The General Mills brand builds on its nonconformist positioning to engage a slightly older demo online.


General Mills is once again embracing weirdness, but this time it’s focused on “weird” hobbies rather than wacky Pizza Pop mascots in hopes of spurring social engagement.

The “What a Time to Be Weird” campaign launched this week with an ad that depicts what appears to be an everyday office space. Then, at the touch of a button contained within a Pizza Pop, the workplace is revealed to contain a colourful array of closet anime, puppeteering, cosplay and wrestling fans.

To go along with the main ad, “What a Time to Be Weird” also features four digital videos focusing on real individuals and their weird habits.

The hero spot’s confused protagonist says Pizza Pops are neither a pizza, nor a calzone, which Paul Cuaso, associate director for meals, baking and new ventures at General Mills, says comes directly from customer feedback that said the product was “weird” and hard to categorize.

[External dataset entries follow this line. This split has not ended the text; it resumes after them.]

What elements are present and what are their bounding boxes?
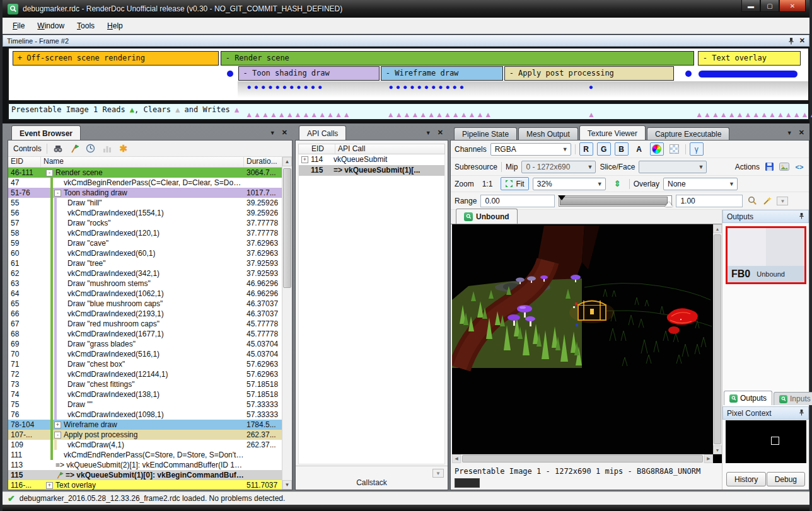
range-slider-thumb[interactable] <box>560 197 668 205</box>
table-row[interactable]: 57 Draw "rocks" 37.77778 <box>8 218 282 228</box>
table-row[interactable]: 109 vkCmdDraw(4,1) 262.37... <box>8 440 282 450</box>
tree-expander[interactable]: - <box>54 190 61 197</box>
timeline-draw-dots[interactable]: ●●●●●●●●●●● <box>246 83 325 91</box>
blue-channel-button[interactable]: B <box>615 142 629 156</box>
table-row[interactable]: 68 vkCmdDrawIndexed(1677,1) 45.77778 <box>8 329 282 339</box>
tree-expander[interactable]: + <box>301 156 308 163</box>
right-panel-tab[interactable]: Capture Executable <box>647 127 729 141</box>
tree-expander[interactable] <box>58 341 65 348</box>
autofit-wand-icon[interactable] <box>762 195 773 207</box>
close-icon[interactable]: ✕ <box>282 129 287 137</box>
tree-expander[interactable] <box>46 462 53 469</box>
find-event-icon[interactable] <box>52 143 64 154</box>
table-row[interactable]: 107-... - Apply post processing 262.37..… <box>8 430 282 440</box>
flip-y-button[interactable]: ⇕ <box>610 177 625 190</box>
table-row[interactable]: 111 vkCmdEndRenderPass(C=Store, D=Store,… <box>8 450 282 460</box>
table-row[interactable]: 62 vkCmdDrawIndexed(342,1) 37.92593 <box>8 268 282 278</box>
table-row[interactable]: 70 vkCmdDrawIndexed(516,1) 45.03704 <box>8 349 282 359</box>
table-row[interactable]: 72 vkCmdDrawIndexed(12144,1) 57.62963 <box>8 369 282 379</box>
scroll-left-icon[interactable]: ◀ <box>452 454 461 463</box>
table-row[interactable]: 66 vkCmdDrawIndexed(2193,1) 46.37037 <box>8 309 282 319</box>
usage-triangles[interactable]: ▲ <box>588 111 596 119</box>
tree-expander[interactable] <box>58 220 65 227</box>
fb0-output-thumbnail[interactable]: FB0 Unbound <box>726 226 806 284</box>
close-button[interactable]: ✕ <box>779 0 806 12</box>
tree-expander[interactable] <box>58 351 65 358</box>
table-row[interactable]: 60 vkCmdDrawIndexed(60,1) 37.62963 <box>8 248 282 258</box>
table-row[interactable]: 51-76 - Toon shading draw 1017.7... <box>8 188 282 198</box>
alpha-channel-button[interactable]: A <box>632 142 646 156</box>
history-button[interactable]: History <box>726 472 766 486</box>
scroll-up-icon[interactable]: ▲ <box>282 157 292 166</box>
tree-expander[interactable] <box>301 167 308 174</box>
time-events-clock-icon[interactable] <box>85 143 96 154</box>
table-row[interactable]: 69 Draw "grass blades" 45.03704 <box>8 339 282 349</box>
table-row[interactable]: 115 => vkQueueSubmit(1)[... <box>299 165 444 176</box>
timeline-panel[interactable]: + Off-screen scene rendering- Render sce… <box>8 47 809 101</box>
zoom-1to1-button[interactable]: 1:1 <box>478 177 497 190</box>
resource-usage-strip[interactable]: Presentable Image 1 Reads ▲, Clears ▲ an… <box>8 103 809 120</box>
green-channel-button[interactable]: G <box>597 142 611 156</box>
table-row[interactable]: 46-111 - Render scene 3064.7... <box>8 168 282 178</box>
right-panel-tab[interactable]: Texture Viewer <box>579 125 646 141</box>
tab-api-calls[interactable]: API Calls <box>299 125 346 141</box>
bookmark-asterisk-icon[interactable]: ✱ <box>118 143 129 154</box>
close-icon[interactable]: ✕ <box>438 129 443 137</box>
gamma-button[interactable]: γ <box>690 142 704 156</box>
table-row[interactable]: + 114 vkQueueSubmit <box>299 154 444 165</box>
channels-combo[interactable]: RGBA▼ <box>490 143 571 156</box>
tree-expander[interactable] <box>58 381 65 388</box>
range-slider[interactable] <box>559 195 672 207</box>
red-channel-button[interactable]: R <box>579 142 593 156</box>
sliceface-combo[interactable]: ▼ <box>639 161 707 173</box>
usage-triangles[interactable]: ▲▲▲▲▲▲▲▲▲▲▲▲▲▲▲▲▲ <box>695 111 812 119</box>
pixel-context-view[interactable] <box>726 420 806 463</box>
save-image-icon[interactable] <box>779 161 790 173</box>
table-row[interactable]: 64 vkCmdDrawIndexed(1062,1) 46.96296 <box>8 289 282 299</box>
table-row[interactable]: 113 => vkQueueSubmit(2)[1]: vkEndCommand… <box>8 460 282 470</box>
tree-expander[interactable] <box>58 301 65 307</box>
right-panel-tab[interactable]: Pipeline State <box>454 127 517 141</box>
table-row[interactable]: 67 Draw "red mushroom caps" 45.77778 <box>8 319 282 329</box>
tree-expander[interactable] <box>58 290 65 297</box>
tree-expander[interactable] <box>54 452 61 459</box>
timeline-marker-bar[interactable] <box>227 71 233 77</box>
tree-expander[interactable] <box>58 210 65 217</box>
tree-expander[interactable] <box>58 200 65 207</box>
mip-combo[interactable]: 0 - 1272x690▼ <box>521 161 596 173</box>
menu-item[interactable]: File <box>6 19 31 33</box>
chevron-down-icon[interactable]: ▼ <box>787 130 792 136</box>
scroll-up-icon[interactable]: ▲ <box>713 224 722 233</box>
chevron-down-icon[interactable]: ▼ <box>270 130 276 136</box>
table-row[interactable]: 71 Draw "chest box" 57.62963 <box>8 359 282 369</box>
timeline-marker-bar[interactable]: - Toon shading draw <box>238 66 380 81</box>
zoom-fit-button[interactable]: Fit <box>501 177 528 190</box>
maximize-button[interactable]: ▢ <box>760 0 779 12</box>
timeline-marker-bar[interactable]: - Wireframe draw <box>381 66 504 81</box>
event-browser-scrollbar[interactable]: ▲ ▼ <box>282 157 292 490</box>
save-texture-icon[interactable] <box>763 161 775 173</box>
tree-expander[interactable]: - <box>54 432 61 439</box>
usage-triangles[interactable]: ▲▲▲▲▲▲▲▲▲▲▲▲▲ <box>387 111 492 119</box>
scroll-right-icon[interactable]: ▶ <box>704 454 713 463</box>
tab-event-browser[interactable]: Event Browser <box>11 125 81 141</box>
texture-vertical-scrollbar[interactable]: ▲ ▼ <box>713 224 722 454</box>
tree-expander[interactable] <box>46 472 53 479</box>
menu-item[interactable]: Help <box>101 19 129 33</box>
tree-expander[interactable] <box>58 270 65 277</box>
timeline-marker-bar[interactable] <box>685 71 692 77</box>
scrollbar-thumb[interactable] <box>283 168 291 288</box>
minimize-button[interactable]: ▬ <box>741 0 760 12</box>
tree-expander[interactable] <box>58 391 65 398</box>
tree-expander[interactable]: + <box>54 422 61 428</box>
range-min-field[interactable]: 0.00 <box>480 195 555 207</box>
tree-expander[interactable] <box>58 321 65 328</box>
tree-expander[interactable] <box>58 230 65 237</box>
open-resource-code-icon[interactable]: <> <box>794 161 805 173</box>
table-row[interactable]: 74 vkCmdDrawIndexed(138,1) 57.18518 <box>8 389 282 399</box>
table-row[interactable]: 56 vkCmdDrawIndexed(1554,1) 39.25926 <box>8 208 282 218</box>
tab-unbound[interactable]: Unbound <box>456 209 518 224</box>
texture-display-area[interactable]: ▲ ▼ ◀ ▶ <box>452 224 722 463</box>
texture-image[interactable] <box>452 224 713 454</box>
menu-item[interactable]: Window <box>31 19 71 33</box>
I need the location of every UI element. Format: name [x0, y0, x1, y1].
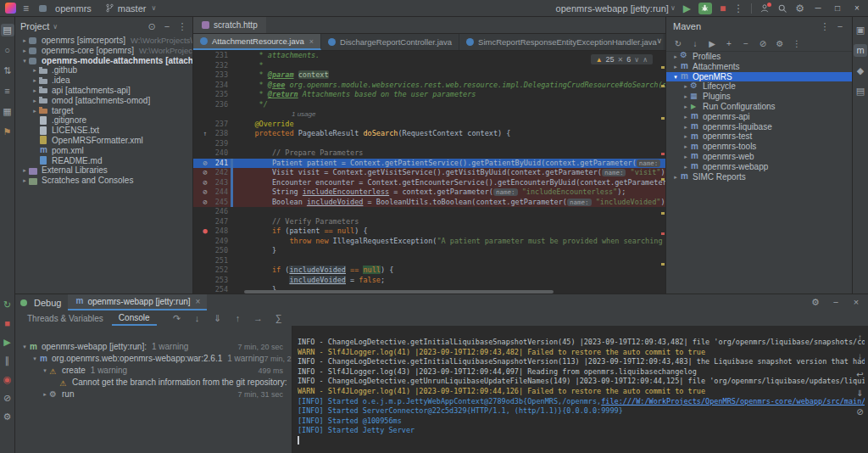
project-tree-item[interactable]: ▸api [attachments-api]: [15, 86, 192, 96]
hide-panel-icon[interactable]: −: [835, 20, 845, 33]
code-line[interactable]: 233 * @param context: [193, 70, 665, 81]
minimize-panel-icon[interactable]: −: [829, 296, 843, 309]
maven-tree-item[interactable]: ▸Run Configurations: [666, 102, 852, 112]
evaluate-expression-icon[interactable]: ∑: [272, 312, 286, 325]
code-line[interactable]: ⊘242 Visit visit = Context.getVisitServi…: [193, 168, 665, 178]
code-line[interactable]: 252 if (includeVoided == null) {: [193, 266, 665, 276]
project-selector[interactable]: openmrs: [36, 3, 95, 14]
maven-tool-icon[interactable]: m: [854, 44, 867, 57]
maven-settings-icon[interactable]: ⚙: [775, 37, 785, 50]
tab-overflow-chevron-icon[interactable]: ∨: [656, 36, 662, 45]
run-button[interactable]: ▶: [683, 0, 691, 17]
console[interactable]: INFO - ChangeLogDetective.getInitialLiqu…: [292, 326, 868, 453]
code-line[interactable]: ↑238 protected PageableResult doSearch(R…: [193, 129, 665, 139]
code-line[interactable]: 236 */: [193, 100, 665, 110]
pull-requests-icon[interactable]: ⇅: [1, 64, 14, 77]
code-line[interactable]: 247 // Verify Parameters: [193, 217, 665, 227]
maven-tree-item[interactable]: ▸Attachments: [666, 62, 852, 72]
close-button[interactable]: ×: [851, 3, 863, 13]
muted-breakpoint-icon[interactable]: ⊘: [200, 178, 210, 188]
debug-tree-item[interactable]: Cannot get the branch information from t…: [15, 377, 292, 389]
code-line[interactable]: 234 * @see org.openmrs.module.webservice…: [193, 81, 665, 91]
prev-occurrence-icon[interactable]: ↑: [854, 331, 865, 344]
maven-tree-item[interactable]: ▸Plugins: [666, 92, 852, 102]
minimize-button[interactable]: ─: [812, 3, 824, 13]
app-logo-icon[interactable]: [5, 3, 16, 14]
debug-button[interactable]: [698, 3, 712, 14]
code-line[interactable]: ●248 if (patient == null) {: [193, 226, 665, 237]
settings-icon[interactable]: ⚙: [795, 0, 804, 17]
services-icon[interactable]: ▦: [1, 105, 14, 118]
code-line[interactable]: 239: [193, 139, 665, 149]
tool-options-icon[interactable]: ⋮: [820, 20, 830, 33]
code-line[interactable]: 237 @Override: [193, 120, 665, 130]
file-link[interactable]: file:///W:/WorkProjects/OpenMRS/openmrs-…: [601, 397, 865, 405]
debug-subtab[interactable]: Threads & Variables: [20, 310, 110, 326]
code-area[interactable]: 231 * attachments.232 *233 * @param cont…: [193, 51, 665, 294]
inspections-widget[interactable]: ▲ 25 ✕ 6 ∨ ∧: [590, 53, 654, 65]
maven-tree-item[interactable]: ▸openmrs-web: [666, 152, 852, 162]
gradle-tool-icon[interactable]: ◆: [854, 64, 867, 77]
editor-tab[interactable]: DischargeReportController.java: [321, 34, 459, 50]
more-icon[interactable]: ⋮: [177, 20, 187, 33]
step-into-icon[interactable]: ↓: [191, 312, 204, 325]
project-tree-item[interactable]: LICENSE.txt: [15, 126, 192, 136]
more-actions-icon[interactable]: ⋮: [733, 0, 743, 17]
main-menu-icon[interactable]: ≡: [23, 0, 29, 17]
next-problem-icon[interactable]: ∨: [634, 56, 639, 64]
code-line[interactable]: 246: [193, 207, 665, 217]
view-breakpoints-icon[interactable]: ◉: [1, 373, 14, 386]
maximize-button[interactable]: □: [832, 3, 843, 13]
breakpoint-icon[interactable]: ●: [200, 226, 210, 237]
rerun-icon[interactable]: ↻: [1, 299, 14, 311]
project-tree-item[interactable]: .gitignore: [15, 115, 192, 126]
clear-console-icon[interactable]: ⊘: [854, 405, 865, 418]
mute-breakpoints-icon[interactable]: ⊘: [1, 392, 14, 405]
close-tab-icon[interactable]: ×: [196, 297, 201, 306]
code-line[interactable]: 251: [193, 256, 665, 266]
bookmarks-icon[interactable]: ⚑: [1, 126, 14, 138]
project-panel-title[interactable]: Project: [20, 21, 49, 31]
code-line[interactable]: 235 * @return Attachments based on the u…: [193, 90, 665, 100]
close-tab-icon[interactable]: ×: [309, 37, 314, 46]
project-tree-item[interactable]: README.md: [15, 156, 192, 166]
database-tool-icon[interactable]: ▤: [854, 85, 867, 98]
maven-tree-item[interactable]: ▾OpenMRS: [666, 72, 852, 82]
maven-tree-item[interactable]: ▸Profiles: [666, 52, 852, 62]
chevron-down-icon[interactable]: ∨: [53, 23, 58, 31]
project-tree-item[interactable]: ▾openmrs-module-attachments [attachments…: [15, 56, 192, 66]
close-panel-icon[interactable]: ×: [849, 296, 863, 309]
project-tree-item[interactable]: ▸omod [attachments-omod]: [15, 96, 192, 106]
project-tree-item[interactable]: ▸.idea: [15, 76, 192, 86]
run-config-selector[interactable]: openmrs-webapp [jetty:run] ∨: [556, 3, 676, 14]
maven-tree-item[interactable]: ▸Lifecycle: [666, 81, 852, 92]
step-out-icon[interactable]: ↑: [231, 312, 245, 325]
debug-settings-icon[interactable]: ⚙: [1, 411, 14, 423]
notifications-icon[interactable]: ▣: [854, 24, 867, 36]
soft-wrap-icon[interactable]: ↩: [854, 368, 865, 381]
structure-icon[interactable]: ≡: [1, 85, 14, 98]
maven-tree-item[interactable]: ▸SIMC Reports: [666, 172, 852, 182]
debug-tree-item[interactable]: ▾create1 warning499 ms: [15, 365, 292, 377]
project-tree-item[interactable]: ▸openmrs [simcreports]W:\WorkProjects\Op…: [15, 36, 192, 46]
maven-tree-item[interactable]: ▸openmrs-tools: [666, 142, 852, 152]
debug-panel-title[interactable]: Debug: [34, 298, 61, 308]
override-marker-icon[interactable]: ↑: [200, 129, 210, 139]
prev-problem-icon[interactable]: ∧: [643, 56, 648, 64]
step-over-icon[interactable]: ↷: [170, 312, 184, 325]
offline-mode-icon[interactable]: ⊘: [758, 37, 768, 50]
editor-tab[interactable]: SimcReportResponseEntityExceptionHandler…: [459, 34, 665, 50]
resume-icon[interactable]: ▶: [1, 336, 14, 349]
debug-tree-item[interactable]: ▾org.openmrs.web:openmrs-webapp:war:2.6.…: [15, 353, 292, 365]
expand-all-icon[interactable]: +: [724, 37, 734, 50]
stop-icon[interactable]: ■: [1, 317, 14, 330]
editor-tab[interactable]: AttachmentResource.java×: [193, 34, 321, 50]
project-tree-item[interactable]: ▸target: [15, 106, 192, 116]
code-line[interactable]: 249 throw new IllegalRequestException("A…: [193, 237, 665, 247]
collapse-all-icon[interactable]: −: [741, 37, 751, 50]
project-tree-item[interactable]: ▸External Libraries: [15, 165, 192, 176]
code-line[interactable]: ⊘245 Boolean includeVoided = BooleanUtil…: [193, 198, 665, 208]
maven-tree-item[interactable]: ▸openmrs-liquibase: [666, 122, 852, 132]
code-line[interactable]: ⊘241 Patient patient = Context.getPatien…: [193, 159, 665, 169]
muted-breakpoint-icon[interactable]: ⊘: [200, 187, 210, 198]
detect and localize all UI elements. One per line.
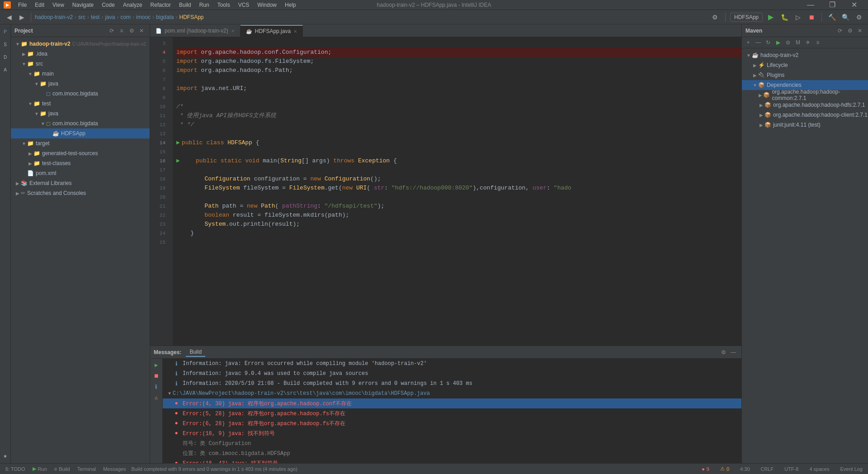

The brand decided to lean into the weirdness of the product, and Cuaso says the brand is hoping that the celebration of weirdness is a sentiment that will resonate especially well online, where nonconformist behaviours tend to be more celebrated. Cuaso describes each of the principals featured in the four online spots as a real-life weirdo, adding that the brand is also hoping to build a community of like-minded oddballs on Instagram with the #whatatimetobeweird hashtag. He says the message is that all of us are inherently weird to some degree, and focusing on its customers’ own personal expressions of weirdness is a good way to tell the brand story.

The campaign builds on the “#WeirdGood” campaign from 2018. However, rather than the young people in Pizza Pop costumes that campaign featured, the new effort is aimed at a slightly older demo.

In the past, Cuaso says the positioning of the Pizza Pops brand has been “a hunger-filler for teens that’s put in the microwave and explodes.” However, he tells strategy that is a bit of a misconception, as many of its customers are between the ages of 18 and 24. The goal for this campaign, he says, was to reach out to that group of people getting their first job and students living on their own who make their own purchasing decisions for their households, but who may have grown up with moms buying frozen hot snacks.

In addition to the videos, the brand is releasing online OTP and mobile ads as part of the campaign. PR and influencer relations was handled by Veritas Communications, while Cossette was the creative agency.